Maisie glared at her. “You spied on me?”
“I decided to help you. How do you think you got away with being absent so much? How was it that Isabella and my father never asked questions about the late nights and early mornings when you were gone?”
Maisie had just assumed that they weren’t paying attention.
“At first, I thought I was lying for you so you could go meet a man. But after I saw the flyers, I knew you were protesting, so I covered for you even more.” Morrigan pointed a finger at her. “I lied for you. Often. I made up stories, came up with imaginary friends, made excuses. I protected you.”
For months now, she had a champion under the same roof, and she’d never realized it. It all made sense. She was never questioned the way Morrigan was. The source of much of the trouble Morrigan faced had to do with Archibald’s intrusive probing and second-guessing. They called her fiery and short-tempered, but Maisie had always felt Morrigan’s outbursts were a reaction to how she was treated.
“Thank you.” Her words were a whisper, and her emotions claimed her. Still, she didn’t realize any tears had escaped until she tasted saltiness on her lips.

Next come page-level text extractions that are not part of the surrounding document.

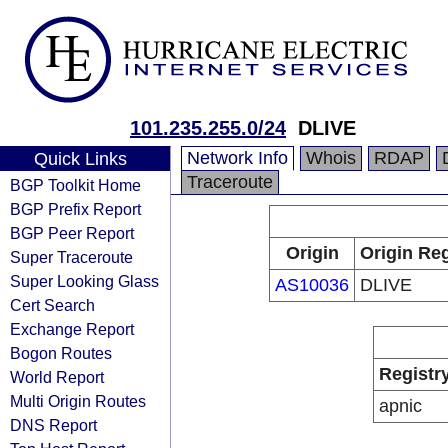
101.235.255.0/24
DLIVE
Network Info
Whois
RDAP
Quick Links
Traceroute
BGP Toolkit Home
BGP Prefix Report
BGP Peer Report
Origin
Origin Reg
Super Traceroute
Super Looking Glass
AS10036
DLIVE
Cert Search
Exchange Report
Bogon Routes
Registr
World Report
Multi Origin Routes
apnic
DNS Report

“And since we’re now talking, I want you to know that I was angry with you for not asking me.”
“Asking you?”
“To join your society. To be one of you. You knew my politics.”
Maisie did know her politics. They were the same as Archibald’s.
She went to Morrigan and wrapped her arms around her. A long overdue gesture. They held onto each otherfor the first time since they’d been thrown together as “sisters.” Neither spoke for the longest time, but both understood what had gone wrong. Isabella and Archibald’s marriage had been a business arrangement. The two young women assumed their relationship should operate on the same basis.